Fantastic Four, also known as Fantastic Four: The Animated Series, is the third animated television series based on Marvel's comic book series of the same name. Airing began on September 24, 1994, until ending on February 24, 1996. The series ran for two seasons, with 13 episodes per season, making 26 episodes in total.

Overview 
In the early-to-mid-1990s, Genesis Entertainment and New World Entertainment syndicated a new Fantastic Four animated series as part of the Marvel Action Hour weekend block, later renamed Marvel Action Universe (second use of the name), with the addition of another show. The first half of the hour was an episode of Iron Man; the second half an episode of Fantastic Four. During the first season, Stan Lee was featured speaking before each show about characters in the following episode and what had inspired him to create them.

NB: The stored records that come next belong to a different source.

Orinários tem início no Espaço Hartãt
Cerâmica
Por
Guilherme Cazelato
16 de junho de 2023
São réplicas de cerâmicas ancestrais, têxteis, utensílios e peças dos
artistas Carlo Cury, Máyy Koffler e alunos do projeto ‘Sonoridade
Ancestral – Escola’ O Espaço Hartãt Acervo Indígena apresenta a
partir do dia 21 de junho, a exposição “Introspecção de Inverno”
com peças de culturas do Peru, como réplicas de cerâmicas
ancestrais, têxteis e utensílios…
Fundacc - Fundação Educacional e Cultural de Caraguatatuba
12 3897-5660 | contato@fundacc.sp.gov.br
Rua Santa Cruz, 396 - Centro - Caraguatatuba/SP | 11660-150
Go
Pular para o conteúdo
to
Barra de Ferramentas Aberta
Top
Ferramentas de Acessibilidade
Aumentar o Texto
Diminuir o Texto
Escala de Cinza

The show has also aired on Fox Kids, and Disney XD in the United States.

Season 1 
Most episodes in the first season consisted of fairly accurate re-interpretations of classic 1960s Fantastic Four comic book stories by Stan Lee and Jack Kirby. For instance, this series stayed true to the original comic book story that recounted the Silver Surfer and Galactus' coming to Earth in a two-part episode as well as Doctor Doom's theft of the Surfer's powers. However, the season's cost-effective animation (provided by Wang Film Productions and Kennedy Cartoons) and attempts to add humor through the inclusion of a fussy British landlady (portrayed by Lee's wife Joan) for the Fantastic Four were generally met with displeasure by fans - to say nothing of then-current Fantastic Four comic book writer Tom DeFalco, who got in trouble for penning a scene in issue #396 of the series that featured Ant-Man watching and lambasting an episode of the cartoon.

It's also the only season to use digital ink and paint in some episodes.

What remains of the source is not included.